Sarepta Halts Elevidys for Non-Ambulatory Duchenne Patients After Second Death
Sarepta Therapeutics is halting shipments of its Duchenne muscular dystrophy gene therapy, Elevidys, for patients who are no longer able to walk. This decision follows the tragic death of a second individual who received the treatment.
The company disclosed the second fatality on Sunday, June 15, 2025. Like the first death reported in March, this patient succumbed to acute liver failure. Both individuals were non-ambulatory, meaning their Duchenne muscular dystrophy had progressed to the point where they used a wheelchair. Typically, children with Duchenne lose the ability to walk by adolescence.
Acute liver failure is a known potential side effect associated with adeno-associated virus (AAV)-based gene therapies like Elevidys. While this risk has been recognized, these two fatalities are reportedly the first among over 900 patients treated with Elevidys in clinical trials and commercially. The second patient who died was 15 years old and enrolled in Sarepta’s Phase III ENVISION trial.
Company Actions and Safety Measures
In response to the safety concerns, Sarepta is implementing several immediate measures focused on the non-ambulatory patient population:
Halting Shipments: Elevidys shipments are temporarily suspended specifically for non-ambulatory patients.
Pausing Clinical Trial: Dosing has been voluntarily paused in the global Phase III ENVISION study (Study SRP-9001-303), which includes both older ambulatory and non-ambulatory patients. This trial is crucial, particularly in the U.S., as it serves as the confirmatory study required under the FDA’s accelerated approval pathway for the non-ambulatory indication.
Seeking Expert Guidance: Sarepta is assembling an independent panel of Duchenne and liver health experts. This group will evaluate the safety data and recommend an enhanced immunosuppression regimen aimed at reducing liver-related risks in non-ambulatory patients.
FDA Discussions: The company plans to discuss the proposed enhanced regimen, which may include adding the immunosuppressant Sirolimus, with the Food and Drug Administration (FDA). Preclinical data suggests Sirolimus could help manage elevated liver enzymes, though it also carries potential risks like increased susceptibility to infection.
Sarepta stated it is working quickly to address the situation and plans to communicate with the Duchenne patient community. The company and its European partner, Roche, who is seeking approval for the therapy overseas, are working urgently to mitigate risks.
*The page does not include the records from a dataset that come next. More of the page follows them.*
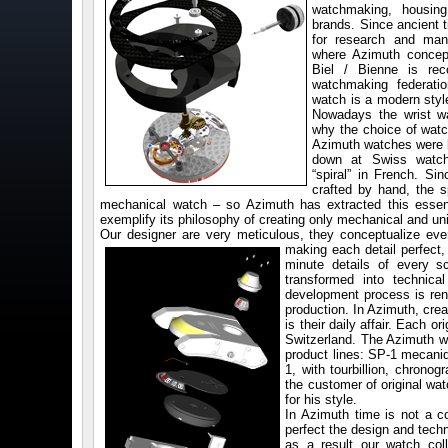
watchmaking, housing 
brands. Since ancient t
for research and man
where Azimuth concept
Biel / Bienne is rec
watchmaking federatio
watch is a modern styl
Nowadays the wrist wa
why the choice of wat
Azimuth watches were bo
down at Swiss watc
“spiral” in French. S
crafted by hand, the s
mechanical watch – so Azimuth has extracted this esse
exemplify its philosophy of creating only mechanical and u
Our designer are very meticulous, they conceptualize ever
making each detail perfect
minute details of every 
transformed into technica
development process is ren
production. In Azimuth, crea
is their daily affair. Each 
Switzerland. The Azimuth wr
product lines: SP-1 mecani
1, with tourbillion, chronog
the customer of original wa
for his style.
In Azimuth time is not a c
perfect the design and tech
as a result our watch co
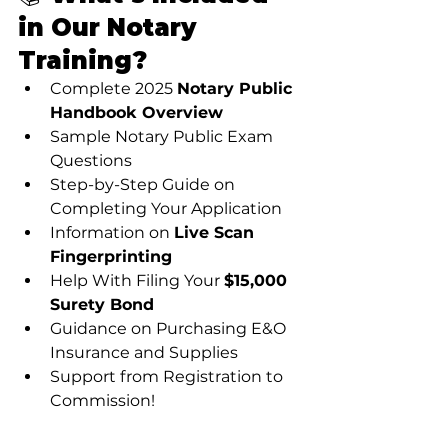
in Our Notary 
Training?
Complete 2025 
Notary Public 
Handbook Overview
Sample Notary Public Exam 
Questions
Step-by-Step Guide on 
Completing Your Application
Information on 
Live Scan 
Fingerprinting
Help With Filing Your 
$15,000 
Surety Bond
Guidance on Purchasing E&O 
Insurance and Supplies
Support from Registration to 
Commission!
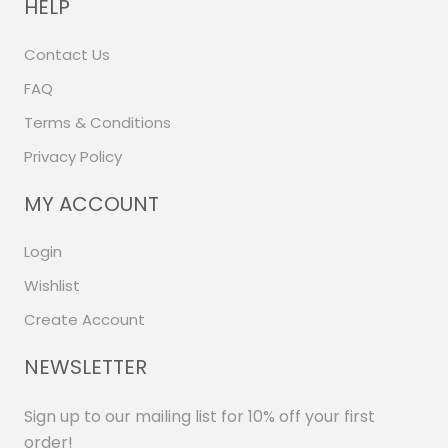
HELP
Contact Us
FAQ
Terms & Conditions
Privacy Policy
MY ACCOUNT
Login
Wishlist
Create Account
NEWSLETTER
Sign up to our mailing list for 10% off your first
order!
Market Impact and Analyst Reactions
News of the second death significantly impacted Sarepta’s financial outlook and stock performance. Shares plummeted by approximately 40-41% in pre-market trading following the announcement.
Financial analysts reacted swiftly, with multiple investment firms downgrading Sarepta’s stock rating and sharply cutting their price targets. Analysts noted that liver injury is a known risk with AAV therapies, viewing the deaths as part of a broader “AAV risk” trend that has challenged the gene therapy field.
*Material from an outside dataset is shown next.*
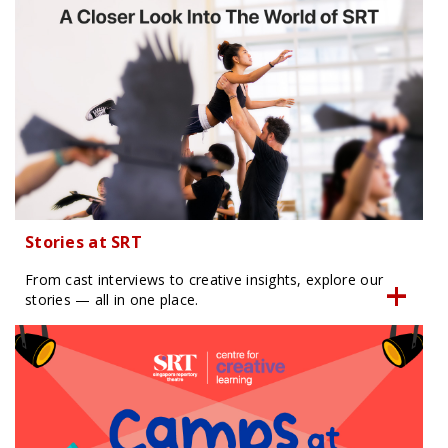
Stories at SRT
From cast interviews to creative insights, explore our
stories — all in one place.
While acknowledging the potential for increased scrutiny, some analysts believe the therapy’s market for younger, ambulatory patients might remain relatively stable, given the urgent need for treatments in Duchenne. However, the event has raised “serious questions on Elevidys’ sales outlook” and increased uncertainty around regulatory implications, including the possibility that the FDA might modify or even remove the non-ambulatory indication from the therapy’s prescribing information.
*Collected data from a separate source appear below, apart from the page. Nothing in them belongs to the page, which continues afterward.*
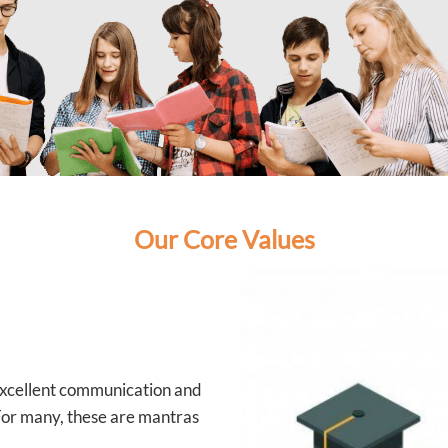
Our Core Values
 excellent communication and
 For many, these are mantras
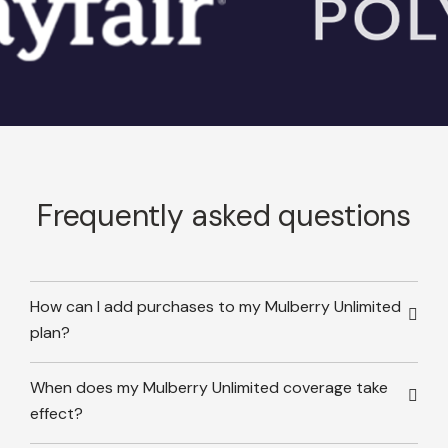
Frequently asked questions
How can I add purchases to my Mulberry Unlimited
plan?
When does my Mulberry Unlimited coverage take
effect?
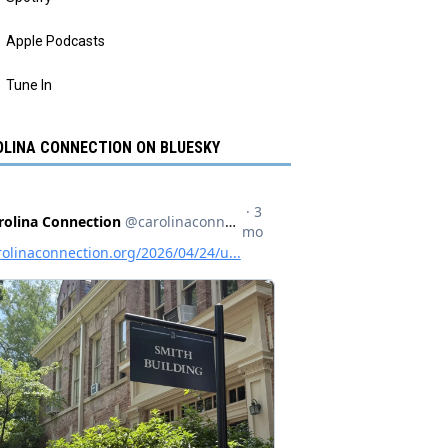
Apple Podcasts
Tune In
LINA CONNECTION ON BLUESKY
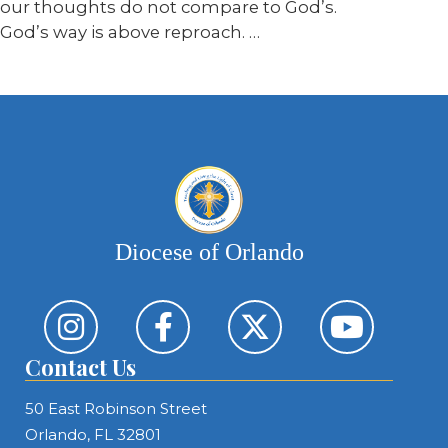
our thoughts do not compare to God’s.
God’s way is above reproach. …
Diocese of Orlando
Contact Us
50 East Robinson Street
Orlando, FL 32801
The second death is expected to cause another “reputational hit” for Elevidys and could potentially increase regulatory hurdles for other investigational gene therapies for Duchenne muscular dystrophy, adding to the perception of gene therapy as a challenging and unpredictable investment space. Sarepta had previously lowered its 2025 revenue guidance, partly attributing it to anticipated treatment delays following the first reported death.